RECORDS SUPPLIED Block Start

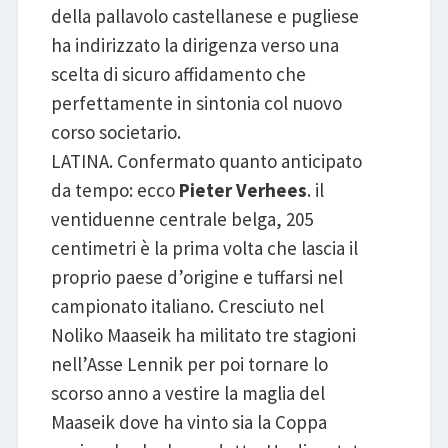
della pallavolo castellanese e pugliese
ha indirizzato la dirigenza verso una
scelta di sicuro affidamento che
perfettamente in sintonia col nuovo
corso societario.
LATINA. Confermato quanto anticipato
da tempo: ecco
Pieter Verhees
. il
ventiduenne centrale belga, 205
centimetri è la prima volta che lascia il
proprio paese d’origine e tuffarsi nel
campionato italiano. Cresciuto nel
Noliko Maaseik ha militato tre stagioni
nell’Asse Lennik per poi tornare lo
scorso anno a vestire la maglia del
Maaseik dove ha vinto sia la Coppa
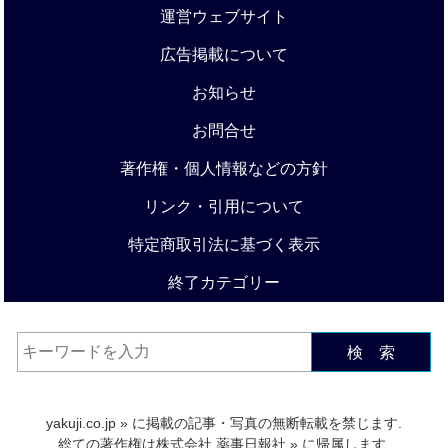
運営ウェブサイト
広告掲載について
お知らせ
お問合せ
著作権・個人情報などの方針
リンク・引用について
特定商取引法に基づく表示
終了カテゴリー
検 索
yakuji.co.jp
» に掲載の記事・写真の無断転載を禁じます.
総ての著作権は
株式会社 薬事日報社
» に帰属します.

RECORDS SUPPLIED Block End

Each entry is to be written out again word for word, and any pictures are to be omitted.

■ RESPONSE TO THIS TASK:
della pallavolo castellanese e pugliese
ha indirizzato la dirigenza verso una
scelta di sicuro affidamento che
perfettamente in sintonia col nuovo
corso societario.
LATINA. Confermato quanto anticipato
da tempo: ecco
Pieter Verhees
. il
ventiduenne centrale belga, 205
centimetri è la prima volta che lascia il
proprio paese d’origine e tuffarsi nel
campionato italiano. Cresciuto nel
Noliko Maaseik ha militato tre stagioni
nell’Asse Lennik per poi tornare lo
scorso anno a vestire la maglia del
Maaseik dove ha vinto sia la Coppa
運営ウェブサイト
広告掲載について
お知らせ
お問合せ
著作権・個人情報などの方針
リンク・引用について
特定商取引法に基づく表示
終了カテゴリー
検 索
yakuji.co.jp
» に掲載の記事・写真の無断転載を禁じます.
総ての著作権は
株式会社 薬事日報社
» に帰属します.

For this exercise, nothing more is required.